* [dpdk-dev] [PATCH] net/mlx5: reduce txq completion index memory loads
@ 2020-03-16 15:34 Alexander Kozyrev
2020-03-17 13:10 ` Raslan Darawsheh
0 siblings, 1 reply; 2+ messages in thread
From: Alexander Kozyrev @ 2020-03-16 15:34 UTC (permalink / raw)
To: dev; +Cc: rasland, matan, viacheslavo, stable
There is a non-optimal check if doorbel is needed present in the
mlx5_tx_handle_completion() function. Advancing a copy of the txq
consumer index and checking this copy with initial value causes
unnecessary memory loads and hurts the performance. It is better to
have a simple small boolean variable for this purpose. That allows
to eliminate all the excessive memory operations with the txq consumer
index and restore the performance of the tx completions.

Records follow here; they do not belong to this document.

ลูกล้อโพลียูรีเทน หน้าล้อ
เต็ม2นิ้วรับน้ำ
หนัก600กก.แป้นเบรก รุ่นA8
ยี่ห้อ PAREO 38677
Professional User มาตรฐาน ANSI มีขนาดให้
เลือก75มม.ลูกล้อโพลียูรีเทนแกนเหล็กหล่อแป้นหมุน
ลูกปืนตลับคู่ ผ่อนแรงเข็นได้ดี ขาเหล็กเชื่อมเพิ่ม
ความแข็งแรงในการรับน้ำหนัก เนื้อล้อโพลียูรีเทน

Fixes: 1fd9af0 ("net/mlx5: update Tx error handling routine")
Cc: stable@dpdk.org
Signed-off-by: Alexander Kozyrev <akozyrev@mellanox.com>
Acked-by: Viacheslav Ovsiienko <viacheslavo@mellanox.com>
---
drivers/net/mlx5/mlx5_rxtx.c | 29 +++++++++++++----------------
1 file changed, 13 insertions(+), 16 deletions(-)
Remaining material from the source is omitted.